The show hasn’t been a big commercial success. It’s never attracted a viewership to rival that of an HBO tent-pole series, like The Sopranos or even the short-lived Deadwood. It isn’t seen as a template for future TV dramas, primarily because its form more or less demands that each season be watched from the beginning. Whereas each episode of The Sopranos advanced certain overarching plot points but was essentially self-contained, anyone who tries to plumb the complexities of The Wire by tuning in at mid-season is likely to be lost. If the standard Hollywood feature is the film equivalent of a short story, each season of Simon’s show is a 12- or 13-chapter novel.
Some years ago, Tom Wolfe called on novelists to abandon the cul-de-sac of modern “literary” fiction, which he saw as self-absorbed, thumb-sucking gamesmanship, and instead to revive social realism, to take up as a subject the colossal, astonishing, and terrible pageant of contemporary America. I doubt he imagined that one of the best responses to this call would be a TV program, but the boxed sets blend nicely on a bookshelf with the great novels of American history.

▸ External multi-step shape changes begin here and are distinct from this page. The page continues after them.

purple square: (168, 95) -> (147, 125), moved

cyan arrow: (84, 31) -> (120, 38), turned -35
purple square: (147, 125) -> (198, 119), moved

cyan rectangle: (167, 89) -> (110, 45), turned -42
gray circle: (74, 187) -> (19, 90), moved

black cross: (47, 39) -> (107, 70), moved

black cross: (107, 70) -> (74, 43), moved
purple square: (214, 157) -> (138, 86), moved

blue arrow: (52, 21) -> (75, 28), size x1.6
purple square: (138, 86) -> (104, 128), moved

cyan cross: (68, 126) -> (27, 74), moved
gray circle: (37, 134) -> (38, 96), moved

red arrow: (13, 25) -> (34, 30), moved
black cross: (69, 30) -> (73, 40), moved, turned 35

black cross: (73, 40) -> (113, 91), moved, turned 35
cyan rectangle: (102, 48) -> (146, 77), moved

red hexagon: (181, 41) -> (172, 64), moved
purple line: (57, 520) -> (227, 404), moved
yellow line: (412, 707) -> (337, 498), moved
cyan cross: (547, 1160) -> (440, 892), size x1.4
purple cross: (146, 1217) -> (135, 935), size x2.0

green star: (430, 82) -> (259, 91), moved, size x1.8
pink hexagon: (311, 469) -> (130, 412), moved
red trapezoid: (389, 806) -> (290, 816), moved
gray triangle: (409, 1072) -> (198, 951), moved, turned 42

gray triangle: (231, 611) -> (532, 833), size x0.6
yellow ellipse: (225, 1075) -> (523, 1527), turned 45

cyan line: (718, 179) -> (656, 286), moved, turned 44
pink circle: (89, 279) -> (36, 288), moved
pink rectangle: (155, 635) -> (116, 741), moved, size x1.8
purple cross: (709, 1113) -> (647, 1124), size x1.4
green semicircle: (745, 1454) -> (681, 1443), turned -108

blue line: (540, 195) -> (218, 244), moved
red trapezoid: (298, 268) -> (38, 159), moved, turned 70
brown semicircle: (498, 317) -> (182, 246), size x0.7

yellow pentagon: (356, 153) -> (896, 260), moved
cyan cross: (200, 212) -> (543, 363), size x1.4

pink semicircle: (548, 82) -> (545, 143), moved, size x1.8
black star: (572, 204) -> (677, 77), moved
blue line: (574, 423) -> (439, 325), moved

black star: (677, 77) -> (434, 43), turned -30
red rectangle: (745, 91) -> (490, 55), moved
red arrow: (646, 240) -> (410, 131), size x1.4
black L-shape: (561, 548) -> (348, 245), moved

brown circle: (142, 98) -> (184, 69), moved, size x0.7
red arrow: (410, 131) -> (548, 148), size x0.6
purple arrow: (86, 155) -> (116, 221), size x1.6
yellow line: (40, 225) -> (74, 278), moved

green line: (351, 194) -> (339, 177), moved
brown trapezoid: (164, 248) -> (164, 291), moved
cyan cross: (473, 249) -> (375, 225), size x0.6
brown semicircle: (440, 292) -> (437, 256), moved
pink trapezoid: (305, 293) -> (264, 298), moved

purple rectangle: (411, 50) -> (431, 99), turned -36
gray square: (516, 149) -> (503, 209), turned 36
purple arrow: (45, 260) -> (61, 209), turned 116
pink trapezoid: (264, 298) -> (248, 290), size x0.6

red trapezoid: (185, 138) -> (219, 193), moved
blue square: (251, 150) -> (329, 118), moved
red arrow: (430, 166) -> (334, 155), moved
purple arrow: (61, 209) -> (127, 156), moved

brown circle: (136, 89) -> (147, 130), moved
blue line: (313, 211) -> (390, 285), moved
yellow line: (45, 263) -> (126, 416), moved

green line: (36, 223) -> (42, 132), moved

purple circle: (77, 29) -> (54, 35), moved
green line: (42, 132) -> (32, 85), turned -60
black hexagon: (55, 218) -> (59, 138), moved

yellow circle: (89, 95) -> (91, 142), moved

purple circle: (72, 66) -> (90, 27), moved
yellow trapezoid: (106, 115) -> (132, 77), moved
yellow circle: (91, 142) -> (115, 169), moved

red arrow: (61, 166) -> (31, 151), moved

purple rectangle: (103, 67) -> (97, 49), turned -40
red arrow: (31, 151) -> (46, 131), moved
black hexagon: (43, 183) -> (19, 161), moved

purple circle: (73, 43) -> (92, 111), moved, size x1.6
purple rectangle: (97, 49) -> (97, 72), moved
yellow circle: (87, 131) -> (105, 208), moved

But speaking of newspapers, the second piece of information i was sent this week was that my local Minnesota paper, The Star Tribune, is laying off 60 people (article here). I definitely rely on the paper for Timberwolves/Twins/Vikings scores and news. It’s my lifeline for inside and biased information. Luckily, i have recently discovered a few T-wolves blogs that are going to now be my go-to for sports news. If you’re looking for one, canishoopus is pretty good.